Woody seemed to be tiring of questions to which he could not supply an answer (such as “Can you read this?” or “Where were you born?”), so I asked him to sing. Mary Ellen had told me how, since she could first remember, the whole family— Woody, Rosemary, and the three daughters— had sung together, and how singing had always been a central part of family life. Woody had been whistling when he came in, whistling “Somewhere over the Rainbow,” so I asked him to sing it. Rosemary and Mary Ellen joined in, and the three of them sang beautifully, each harmonizing in different ways. When Woody sang, he showed all the expressions, emotions, and postures appropriate to the song, and to singing in a group— turning to the others, awaiting their cues, and so on. This was so with all the songs they sang— whether they were exuberant, jazzy, lyrical and romantic, funny, or sad.
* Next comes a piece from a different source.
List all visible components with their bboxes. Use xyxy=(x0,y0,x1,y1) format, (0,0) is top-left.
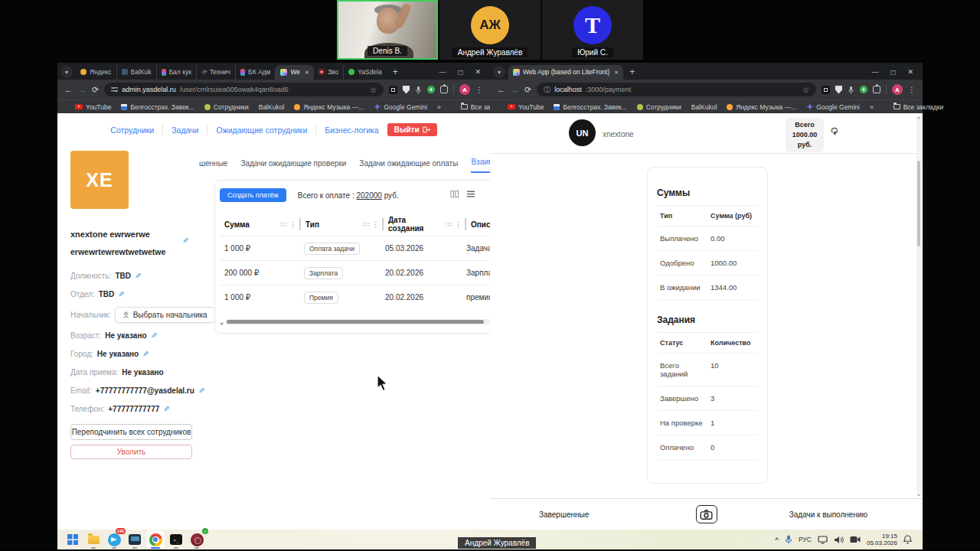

Mary Ellen had brought along a CD Woody had recorded years before with his a cappella group, the Grunyons, and when we played this, Woody sang along beautifully. His musicality, at least his performing musicality, like his civility and equanimity, was completely intact— but again, I wondered if it could be just a mimesis, just a performance, representing feelings and meanings he no longer had. Certainly Woody looked more “present” when singing than at any other time. I asked Rosemary whether she felt that he, the man she had known and loved for fifty-five years, was totally present in his singing. She said, “I think he probably is.” Rosemary looked tired, exhausted, from her almost nonstop caring for her husband, and the inch-by-inch way in which she was being widowed, as he lost more and more of what used to constitute his self. But she was least sad, least widowed, when they all sang together. He seemed so present at such times that his absence a few minutes later, his forgetting that he had sung (or could sing), would always come as a shock.
Given her father’s powerful musical memory, Mary Ellen asked, “Why can’t we use this as an opening…embed shopping lists, information about himself, in his songs?” I said I feare
d this would not work.
Mary Ellen had, in fact, found this out already for herself. “Why couldn’t we sing him his life story?” she had written in her journal in 2005. “Or the directions from one room to the next? I’ve tried— it doesn’t work.” I too had had this thought, in relation to Greg, an intelligent, very musical, very amnesic patient I had seen years before. Writing about him in The New York Review of Books in 1992, I observed:
It is easy to show that simple information can be embedded in songs; thus we can give Greg the date every day, in the form of a jingle, and he can readily isolate this, and say it when asked— give it, that is, without the jingle. But what does it mean to say, “This is December the 19th, 1991,” when one is sunk in the profoundest amnesia, when one has lost one’s sense of time and history, when one is existing from moment to moment in a sequenceless limbo? “Knowing the date” means nothing in these circumstances. Could one, however, through the evocativeness and power of music, perhaps using songs with specially written lyrics— songs which relate something valuable about himself or the current world— accomplish something more lasting, deeper? Give Greg not only “facts,” but a sense of time and history, of the relatedness (and not merely the existence) of events, an entire (if synthetic) framework for thinking? This is something which Connie Tomaino and I are trying to do now. We hope to have an answer in a year.